Description of the task.
The whole listing is to be given again without alteration, except that its pictures are dropped.

Data shown.
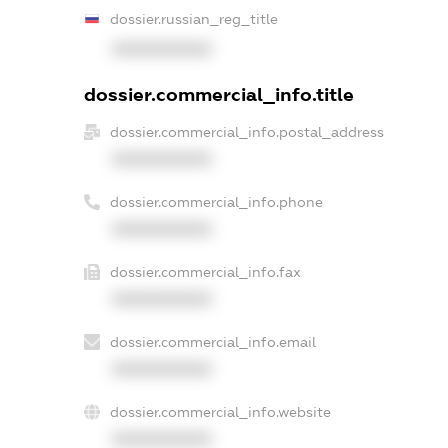
dossier.russian_reg_title
XXXXXXXXXX
dossier.commercial_info.title
dossier.commercial_info.postal_address
XXXXXXXXXX
dossier.commercial_info.phone
XXXXXXXXXX
dossier.commercial_info.fax
XXXXXXXXXX
dossier.commercial_info.email
XXXXXXXXXX
dossier.commercial_info.website
XXXXXXXXXX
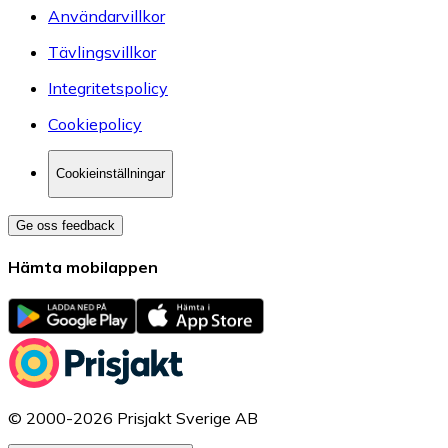
Användarvillkor
Tävlingsvillkor
Integritetspolicy
Cookiepolicy
Cookieinställningar
Ge oss feedback
Hämta mobilappen
© 2000-2026 Prisjakt Sverige AB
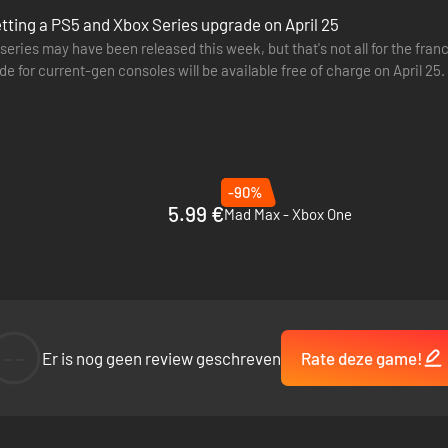
getting a PS5 and Xbox Series upgrade on April 25
 series may have been released this week, but that's not all for the f
de for current-gen consoles will be available free of charge on April 25
-90%
5.99 €
Mad Max - Xbox One
--
Er is nog geen review geschreven
Rate deze game!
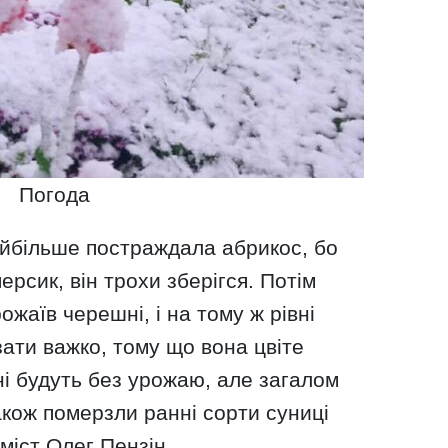
Погода
айбільше постраждала абрикос, бо
персик, він трохи зберігся. Потім
жаїв черешні, і на тому ж рівні
зати важко, тому що вона цвіте
уні будуть без урожаю, але загалом
Також померзли ранні сорти суниці
міст Олег Пензін.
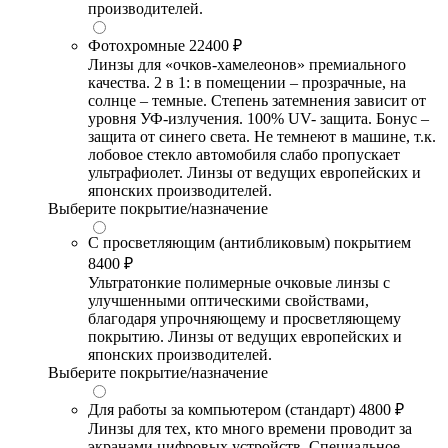
производителей.
Фотохромные
22400 ₽
Линзы для «очков-хамелеонов» премиального
качества. 2 в 1: в помещении – прозрачные, на
солнце – темные. Степень затемнения зависит от
уровня УФ-излучения. 100% UV- защита. Бонус –
защита от синего света. Не темнеют в машине, т.к.
лобовое стекло автомобиля слабо пропускает
ультрафиолет. Линзы от ведущих европейских и
японских производителей.
Выберите покрытие/назначение
С просветляющим (антибликовым) покрытием
8400 ₽
Ультратонкие полимерные очковые линзы с
улучшенными оптическими свойствами,
благодаря упрочняющему и просветляющему
покрытию. Линзы от ведущих европейских и
японских производителей.
Выберите покрытие/назначение
Для работы за компьютером (стандарт)
4800 ₽
Линзы для тех, кто много времени проводит за
экранами цифровых устройств. Специальное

Solution for this problem.
dossier.russian_reg_title
XXXXXXXXXX
dossier.commercial_info.title
dossier.commercial_info.postal_address
XXXXXXXXXX
dossier.commercial_info.phone
XXXXXXXXXX
dossier.commercial_info.fax
XXXXXXXXXX
dossier.commercial_info.email
XXXXXXXXXX
dossier.commercial_info.website
XXXXXXXXXX
Användarvillkor
Tävlingsvillkor
Integritetspolicy
Cookiepolicy
Cookieinställningar
Ge oss feedback
Hämta mobilappen
© 2000-2026 Prisjakt Sverige AB
getting a PS5 and Xbox Series upgrade on April 25
 series may have been released this week, but that's not all for the f
de for current-gen consoles will be available free of charge on April 25
-90%
5.99 €
Mad Max - Xbox One
--
Er is nog geen review geschreven
Rate deze game!
Погода
айбільше постраждала абрикос, бо
персик, він трохи зберігся. Потім
жаїв черешні, і на тому ж рівні
зати важко, тому що вона цвіте
уні будуть без урожаю, але загалом
Також померзли ранні сорти суниці
міст Олег Пензін.
производителей.
Фотохромные
22400 ₽
Линзы для «очков-хамелеонов» премиального
качества. 2 в 1: в помещении – прозрачные, на
солнце – темные. Степень затемнения зависит от
уровня УФ-излучения. 100% UV- защита. Бонус –
защита от синего света. Не темнеют в машине, т.к.
лобовое стекло автомобиля слабо пропускает
ультрафиолет. Линзы от ведущих европейских и
японских производителей.
Выберите покрытие/назначение
С просветляющим (антибликовым) покрытием
8400 ₽
Ультратонкие полимерные очковые линзы с
улучшенными оптическими свойствами,
благодаря упрочняющему и просветляющему
покрытию. Линзы от ведущих европейских и
японских производителей.
Выберите покрытие/назначение
Для работы за компьютером (стандарт)
4800 ₽
Линзы для тех, кто много времени проводит за
экранами цифровых устройств. Специальное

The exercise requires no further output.